Sono in molti ad amare il lupo se parte del dna di un più docile cane da compagnia. La notizia importante è che nel Parco dei Castelli Romani vivono anche i lupi. L’ennesima conferma della loro presenza arriva dall’Istituto Zooprofilattico Sperimentale del Lazio e della Toscana, che l'ha certificata partendo da un gravissimo episodio di spietata violenza verso un esemplare, dilaniato ed esposto alle porte del Comune di Rocca Priora qualche tempo fa.

Certo la coabitazione tra uomini e fauna selvatica è, da sempre, fonte di contrasti per varie motivazioni non sempre valide però. La presenza del lupo ai Castelli Romani è una realtà molto rassicurante dal punto di vista dell'equilibrio dell'ecosistema. Ancora non si è in grado di definire con esattezza di quanti esemplari si tratti, ma è comunque sicuramente non c’è un disequilibrio fra predatori e prede: i lupi puntano ai cinghiali e sul territorio tale binomio favorisce il contenimento dei cinghiali stessi. Questo dato è molto confortante se si riflette sul pericolo dettato dalla presenza massiccia di cinghiali.


Le ragioni che vengono invocate da chi è titolare di attività economiche minacciate dalla fauna selvatica e pertanto desidererebbe legittimamente di non incorrere in rischi, si devono necessariamente bilanciare con la fondamenta necessità di tutelare il delicato equilibrio naturale, che è alla base della nostre stesse esistenze, e che prevede non solo la presenza ma anche la salvaguardia di animali selvatici. Inoltre sono previsti validi strumenti di tutela per chi subisse danni derivanti da fauna selvatica. Esistono infatti gli indennizzi pubblici e l’Ente Parco ha ricevuto l’ultima richiesta di indennizzo di danni ad un gregge cinque anni fa, richiesta cui è stato dato riscontro positivo entro 90 giorni. Quindi si tratta di casi davvero rari.

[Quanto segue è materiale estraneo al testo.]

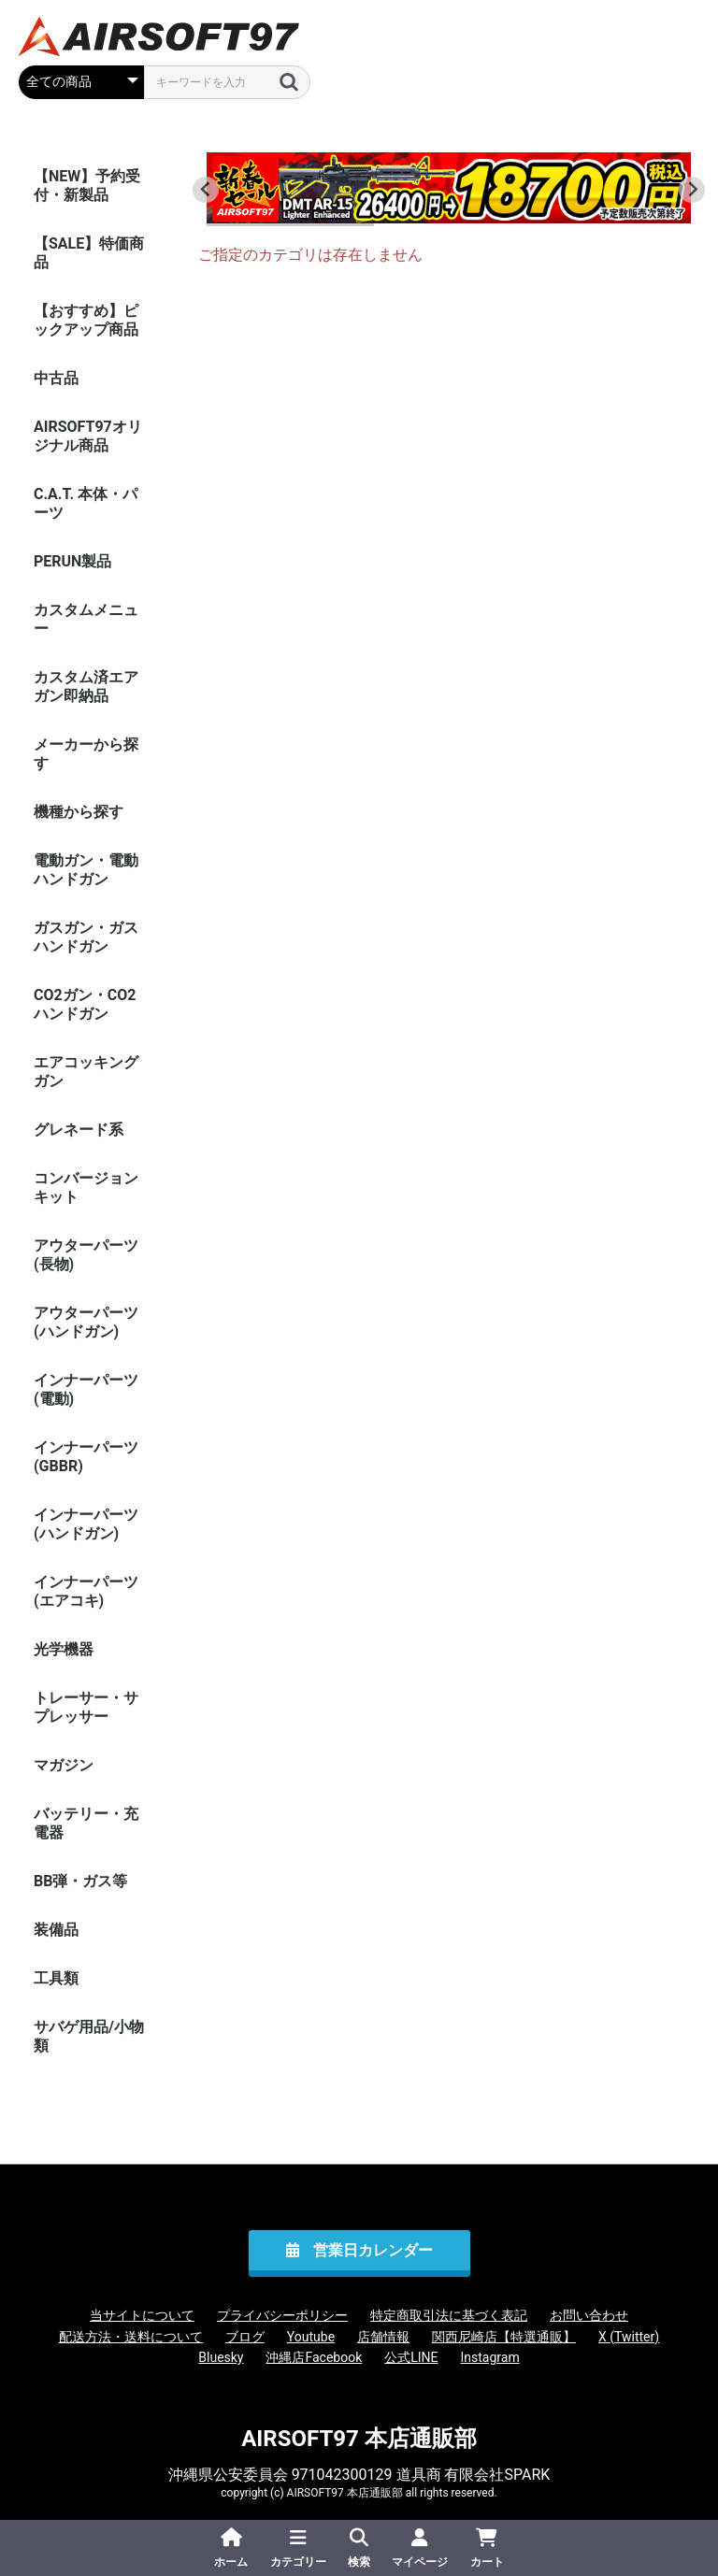 This screenshot has width=718, height=2576. Describe the element at coordinates (86, 619) in the screenshot. I see `カスタムメニュー` at that location.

“Indennizzi per danni accertati per chi svolge il lavoro di pastore a norma di legge, misure di contenimento, – commenta il presidente del Parco, Sandro Caracci – azioni di buon senso che i privati possono attivare autonomamente per prevenire le incursioni degli animali sui propri terreni, come recinti adeguati per gli agricoltori; ancora, sostegno economico per aiutare i pastori ad allestire strutture ‘a misura di lupo’. Gli strumenti ci sono, e sono utilizzati da chi è in regola con le norme che disciplinano le attività agricole e di allevamento. Diverso è il discorso per chi soffia sul fuoco partendo da una situazione non lecita, come i bracconieri che hanno tutto l’interesse a che il lupo non infastidisca i cinghiali o quanti esercitano abusivamente il pascolo e che non possono, chiaramente, accedere agli indennizzi”. Per fortuna i Castelli Romani sono densamente abitati e vissuti, questo è un ottimo risultato, un positivo indicatore di biodiversità che fa tirare un sospiro di sollievo a tutti, bisogna riflettere sulla forza della natura che, nonostante le aggressioni all'habitat inferte dall'uomo, trova i suoi spazi e impara ad adattarsi anche in contesti in cui è oggettivamente difficile farlo: strade che tagliano le aree verdi, città che si espandono in maniera diffusa ben oltre gli antichi confini, rumori, luci.